ANALYSE DÉTAILLÉE
Jorge Calvo et Carlos Escapa
À l’heure où l’IA redéfinit les règles de la concurrence dans le monde des affaires, le concept d’« AI moat », ce « fossé » concurrentiel bâti grâce à l’IA, désigne la capacité d’une entreprise à construire un avantage durable et difficile à reproduire. Il s’impose aujourd’hui comme un cadre stratégique essentiel.

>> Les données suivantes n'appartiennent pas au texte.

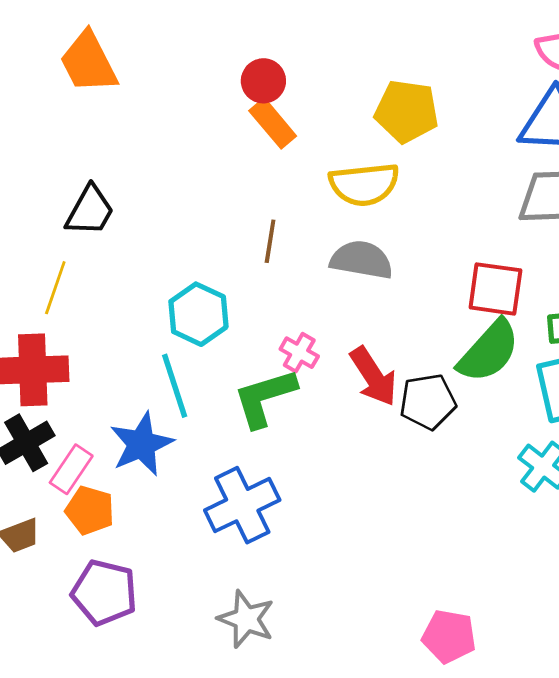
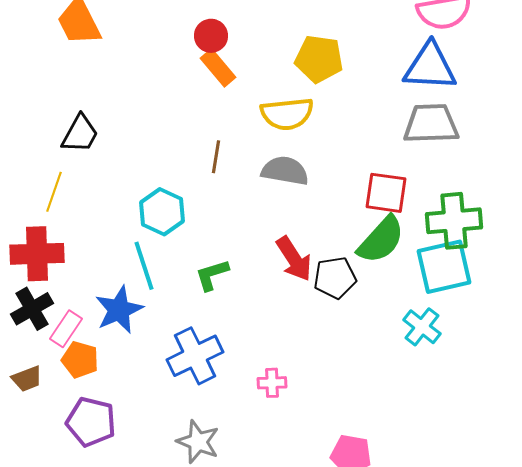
pink cross: (299, 353) -> (272, 383), moved, turned -32
green L-shape: (265, 398) -> (212, 275), size x0.7

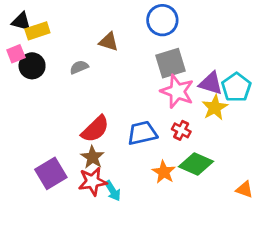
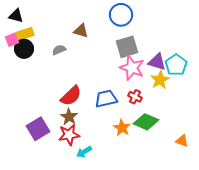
yellow rectangle: (37, 31) -> (25, 34), moved
cyan arrow: (113, 191) -> (84, 152), moved, turned 91

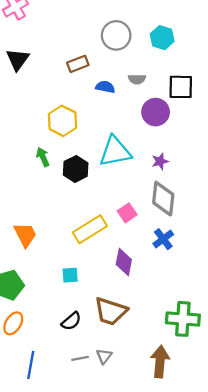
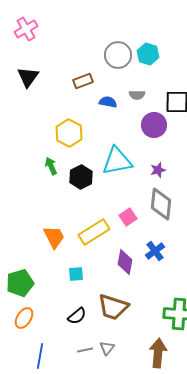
cyan hexagon: (162, 38) -> (148, 54), moved
orange trapezoid: (25, 235) -> (54, 237), moved
blue cross: (163, 239) -> (155, 251), moved

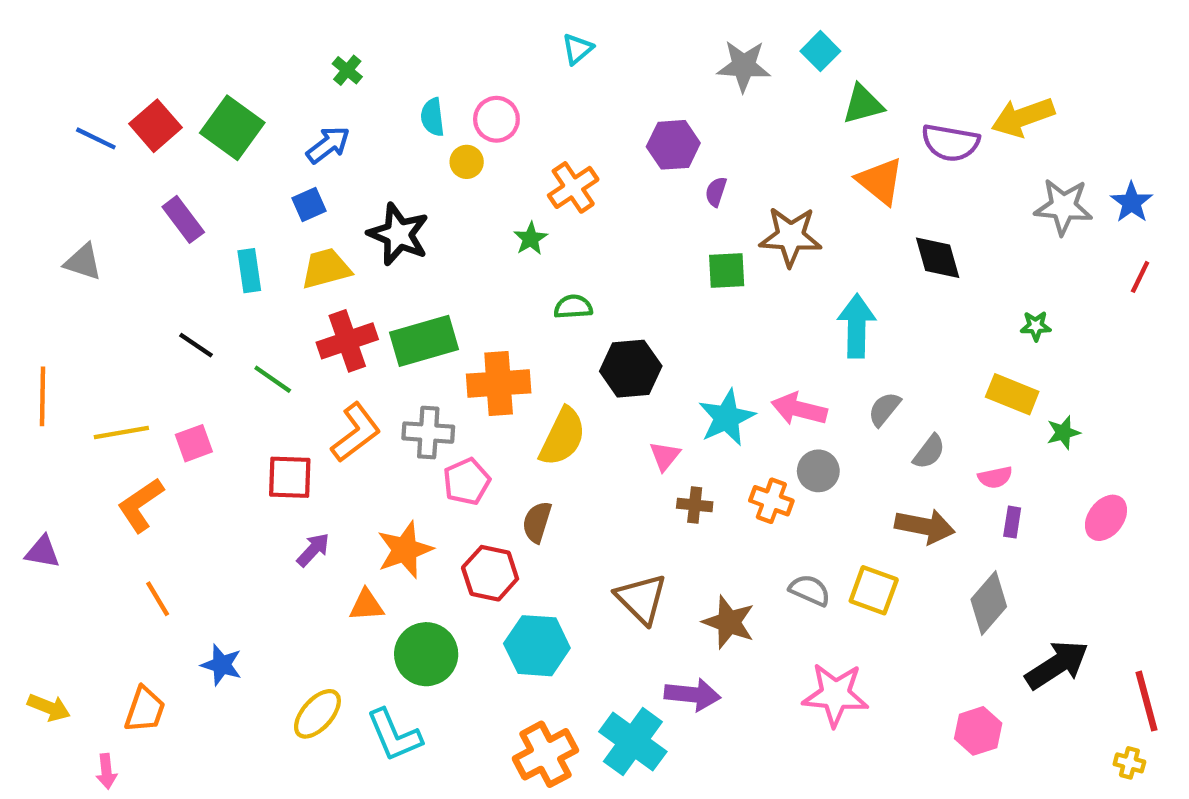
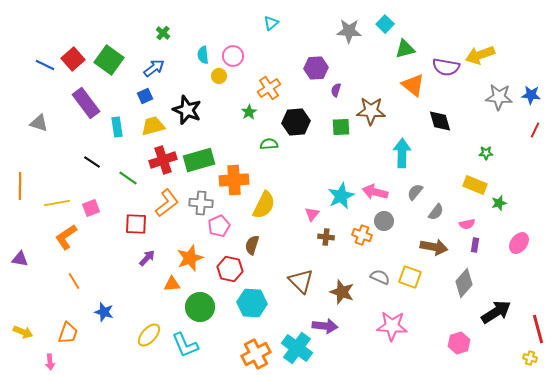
blue star: (1132, 202) -> (531, 95), turned -30
purple rectangle: (183, 219) -> (86, 103), size x1.4
black hexagon: (631, 369) -> (296, 122), moved

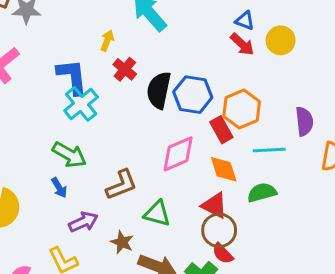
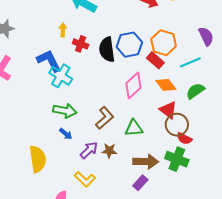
red triangle: (214, 205) -> (168, 110), turned 30
brown star: (122, 242) -> (109, 151), moved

Cette approche, développée dans le cadre du programme « La IA en los negocios » d’Esade Executive Education, propose six facteurs interdépendants pour créer des avantages durables. Loin d’être une simple métaphore défensive, le AI moat désigne un système dynamique alliant des compétences techniques, humaines et éthiques pour faire face à la disruption numérique.
1. Un objectif stratégique précis : la boussole dans la tempête numérique pour passer du « quoi » au « pourquoi » technologique
Un objectif stratégique bien défini agit comme une force de gravité : il attire et aligne les initiatives IA autour de l’identité, des priorités et de la raison d’être de l’entreprise. L’idée n’est pas d’adopter une technologie simplement parce qu’elle est à la mode, mais de tenter de répondre à une question fondamentale : comment l’IA renforce-t-elle notre raison d’être en tant qu’organisation ?
Un excellent exemple est celui de la multinationale pharmaceutique Novartis. Son initiative « AI for drug discovery » dépasse le simple projet technologique : elle incarne une ambition plus large, celle de réinventer la médecine. En consacrant 78 % de ses capacités d’IA à l’accélération du développement de traitements pour les maladies rares, Novartis a réussi à réduire la durée moyenne d’une recherche de 5,5 à 1,9 an, preuve que la technologie peut contribuer à la réalisation d’un objectif stratégique.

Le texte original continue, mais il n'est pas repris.